Earning Preview: NTES-S revenue expected to increase by 4.48%, institutional views tilt positive

Earnings Agent11:25

Abstract

NetEase-S will release its quarterly results on February 11, 2026 post-Market; this preview outlines revenue, margins, EPS trends, business highlights, and consensus expectations gathered through recent financial data and media analysis.

Market Forecast

Consensus expectations indicate NetEase-S is projected to deliver revenue of 28.46 billion RMB this quarter with year-over-year growth of 4.48%, alongside forecast EBIT of 9.42 billion RMB with 11.10% year-over-year growth and forecast EPS of 2.54 with 11.65% year-over-year growth; margin commentary is guided by last quarter’s gross profit margin of 64.10% and net profit margin of 30.38%. NetEase-S’s main business, Games and Related Value-Added Services, is expected to anchor performance with sustained engagement from flagship titles and steady monetization. The most promising segment is Games and Related Value-Added Services, which generated 23.33 billion RMB last quarter with robust in-game events and content cadence supporting mid-single-digit year-over-year growth signals.

Last Quarter Review

NetEase-S reported last quarter revenue of 28.36 billion RMB, gross profit margin of 64.10%, GAAP net profit attributable to the parent company of 8.62 billion RMB, net profit margin of 30.38%, and adjusted EPS of 2.95 with year-over-year growth of 26.61%. A notable highlight was resilient profitability despite slightly softer top-line versus estimates, reflected in margin discipline and operating leverage. Main business highlights: Games and Related Value-Added Services revenue reached 23.33 billion RMB, while NetEase Cloud Music delivered 1.96 billion RMB and Youdao 1.63 billion RMB, supported by content, subscriptions, and education technology services.

Current Quarter Outlook

Games and Related Value-Added Services

Games and Related Value-Added Services remain the core earnings engine this quarter, with revenue stability supported by ongoing updates to leading franchises and live-ops strategies that sustain player engagement. The company’s cadence of limited-time events, expansions, and cross-platform distribution has historically supported consistent monetization, and the forecasted total revenue implies healthy contribution from the games portfolio. Operational focus on in-game economies and user retention should safeguard gross margin quality near prior-quarter levels, even as content costs rise seasonally. While the previous quarter slightly undershot external revenue estimates, the robust EPS delivery points to effective cost control and disciplined marketing spend.

Most Promising Business

The most promising business this quarter remains Games and Related Value-Added Services, given its scale and visibility, with last quarter revenue at 23.33 billion RMB and market signals pointing to mid-single-digit year-over-year growth in the current period. Monetization improvements via seasonal battle passes, cosmetic offerings, and new IP launches underpin the earnings forecast’s 11.65% year-over-year EPS growth. The strategic balance between domestic titles and overseas publishing mitigates the risk of single-market volatility, supporting EBIT expansion of 11.10% year-over-year. Upside could come from stronger-than-expected event participation or successful new content drops, while downside risks include regulatory cadence and competitive product launches.

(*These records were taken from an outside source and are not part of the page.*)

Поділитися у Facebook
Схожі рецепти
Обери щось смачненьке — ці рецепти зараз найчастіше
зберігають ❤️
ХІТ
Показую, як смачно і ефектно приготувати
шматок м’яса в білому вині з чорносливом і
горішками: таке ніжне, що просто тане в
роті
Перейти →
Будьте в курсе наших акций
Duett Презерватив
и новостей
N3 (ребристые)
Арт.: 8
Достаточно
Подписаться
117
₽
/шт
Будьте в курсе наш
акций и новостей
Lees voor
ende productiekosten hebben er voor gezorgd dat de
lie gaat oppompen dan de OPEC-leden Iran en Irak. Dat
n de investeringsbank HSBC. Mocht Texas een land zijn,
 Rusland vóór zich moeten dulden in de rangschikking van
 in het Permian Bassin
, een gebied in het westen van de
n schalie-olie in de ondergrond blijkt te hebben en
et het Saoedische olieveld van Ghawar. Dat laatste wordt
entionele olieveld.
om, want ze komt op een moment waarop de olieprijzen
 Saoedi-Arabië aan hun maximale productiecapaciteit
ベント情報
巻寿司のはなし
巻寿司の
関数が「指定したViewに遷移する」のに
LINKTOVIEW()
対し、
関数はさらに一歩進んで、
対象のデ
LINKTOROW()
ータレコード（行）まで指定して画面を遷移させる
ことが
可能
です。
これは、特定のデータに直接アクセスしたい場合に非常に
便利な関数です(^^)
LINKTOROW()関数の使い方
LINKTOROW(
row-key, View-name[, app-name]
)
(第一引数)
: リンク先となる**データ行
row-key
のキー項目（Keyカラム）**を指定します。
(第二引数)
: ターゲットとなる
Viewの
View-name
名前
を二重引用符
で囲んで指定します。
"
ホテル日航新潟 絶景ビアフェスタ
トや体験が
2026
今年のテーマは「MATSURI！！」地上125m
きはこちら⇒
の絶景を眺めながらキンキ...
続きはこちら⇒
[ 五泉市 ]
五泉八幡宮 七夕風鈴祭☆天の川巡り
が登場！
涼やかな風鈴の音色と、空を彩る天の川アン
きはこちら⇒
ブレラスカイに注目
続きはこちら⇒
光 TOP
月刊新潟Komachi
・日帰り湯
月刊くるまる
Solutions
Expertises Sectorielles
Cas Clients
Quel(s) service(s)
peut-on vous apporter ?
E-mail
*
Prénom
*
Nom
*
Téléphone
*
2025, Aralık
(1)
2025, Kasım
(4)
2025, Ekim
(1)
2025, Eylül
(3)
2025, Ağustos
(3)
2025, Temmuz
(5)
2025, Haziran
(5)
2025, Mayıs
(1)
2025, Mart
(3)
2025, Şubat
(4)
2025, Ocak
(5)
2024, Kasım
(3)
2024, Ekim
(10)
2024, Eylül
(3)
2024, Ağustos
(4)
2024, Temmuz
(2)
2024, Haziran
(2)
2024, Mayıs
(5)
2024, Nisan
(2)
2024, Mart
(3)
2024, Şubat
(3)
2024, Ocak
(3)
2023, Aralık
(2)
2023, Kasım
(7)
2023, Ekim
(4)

Stock Price Drivers This Quarter

Stock price performance is likely to hinge on the magnitude of the revenue print versus the 28.46 billion RMB forecast and whether gross profit margins hold around the 64.10% benchmark. EPS comparables are favorable given the prior quarter’s 2.95 actual versus the current 2.54 estimate, so any positive surprise in profitability could catalyze investor sentiment. Commentary on user engagement trends, overseas revenue mix, and pipeline visibility will be closely parsed, as will management’s guidance for content investments and marketing efficiency. A stable net profit margin near 30.38% would support the bullish case, while any visible cost inflation or content delays could pressure the shares.

Analyst Opinions

The majority of recent institutional commentary leans constructive, with bullish views outnumbering cautious ones based on earnings resilience and margin quality. Positive stances highlight consistent engagement across the games portfolio, visibility into live-ops monetization, and improving earnings efficiency that aligns with the 11.10% year-over-year EBIT growth forecast. Analysts emphasize the company’s ability to sustain mid-single-digit revenue growth while defending margins above 60.00%, which supports the EPS estimate of 2.54 and a potential beat on profitability if operating costs track favorably. The constructive view prioritizes execution in core franchises and near-term content catalysts, while acknowledging typical regulatory and competitive considerations without assigning them outsized probability.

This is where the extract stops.